Abstract

Basalt flows of ∼90-m.y. age occur in the Wadi Natash area of the Eastern Desert of Egypt and consist of an assemblage of alkali-olivine basalt (AOB), hawaiite-mugearite (HM), and benmoreite. The Wadi Natash occurrence is one of several upper Mesozoic to lower Cenozoic volcanic suites that surround the Red Sea and may be related to early mantle activity in the area prior to later rifting. The most mafic rock type at Wadi Natash is AOB, which could not have equilibrated with the mantle because of low Ni contents (50 ppm). The AOB9s presumably formed by extensive olivine fractionation from a primary picrite. The HM9s could have fractionated from the AOB9s by separation of a low-Ti amphibole.

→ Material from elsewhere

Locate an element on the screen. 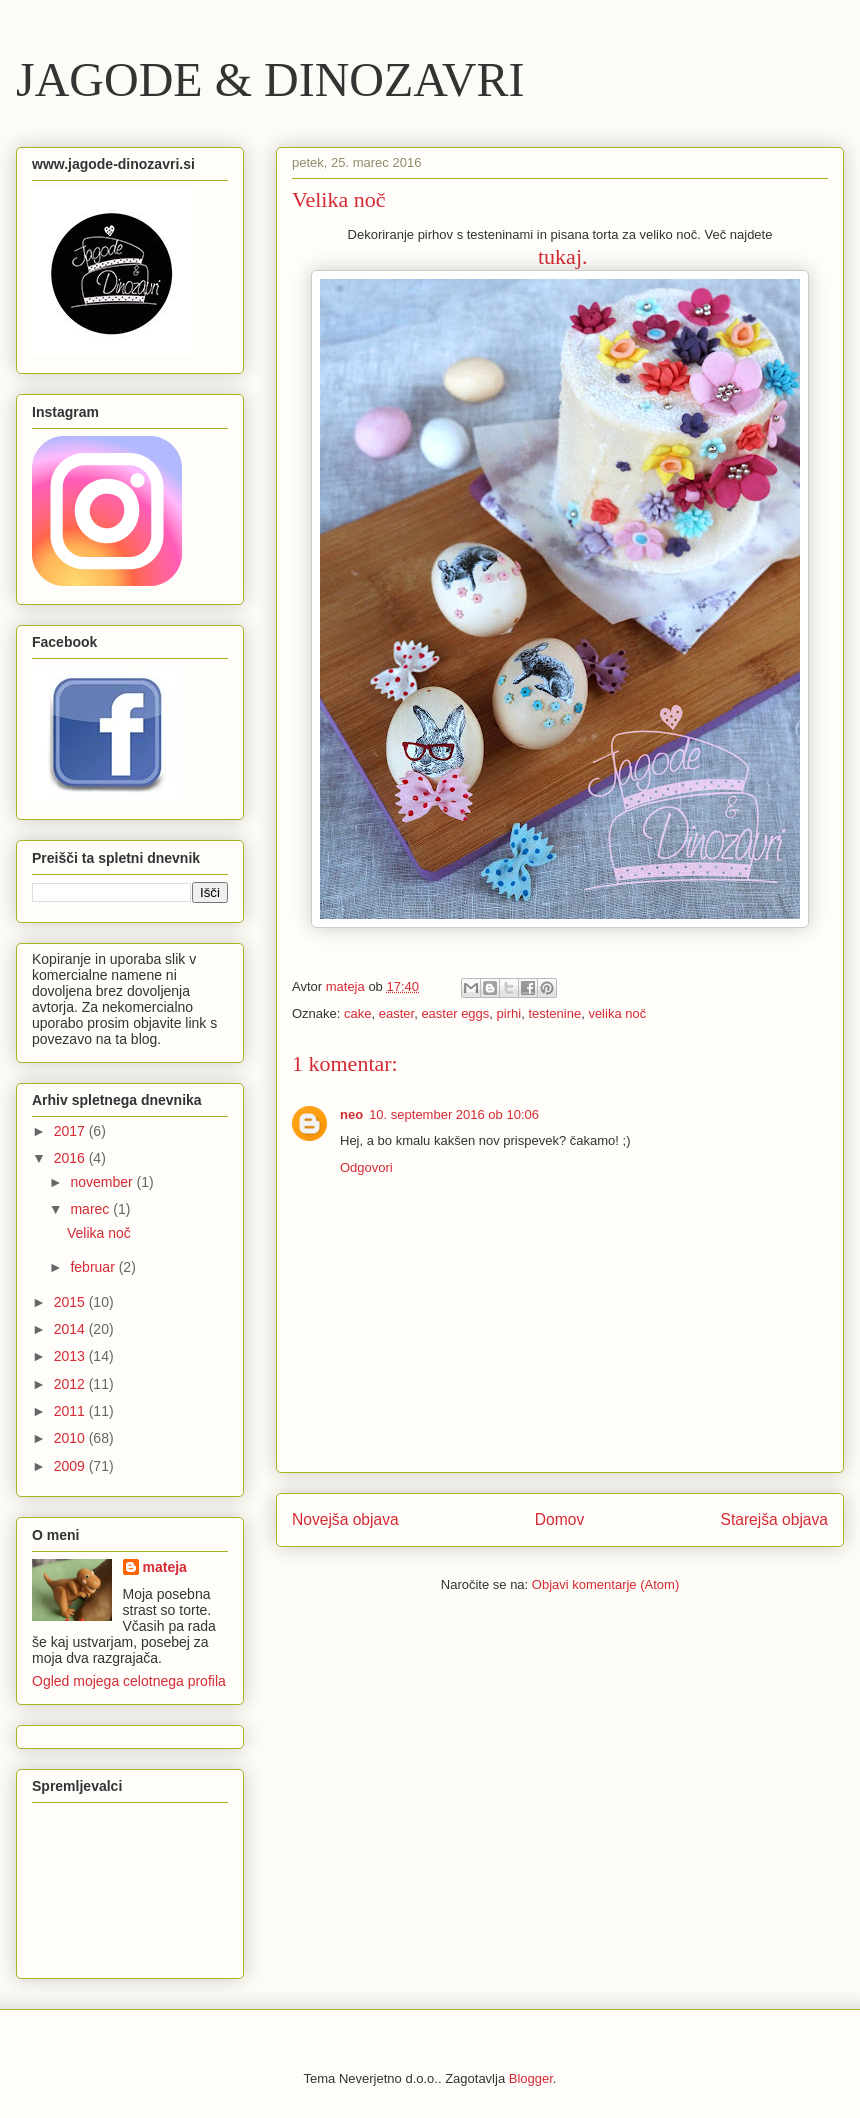 Image resolution: width=860 pixels, height=2118 pixels. marec is located at coordinates (91, 1209).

Alternatively, both suites may have formed by melting of an eclogitic mantle, with greater melting of jadeitic pyroxene contributing to the formation of the HM9s than to that of the AOB9s. The benmoreites apparently formed by equilibration of high-Ti (kaersutitic) amphibole with AOB. The Wadi Natash alkali basalt suite was probably generated from a mantle that contained high, and possibly varying, amounts of water. Mantle hydration is consistent with observations of the development of small extensional basins in the Red Sea area during the Cretaceous and may be an expected precursor to rifting of the type that now characterizes the Red Sea.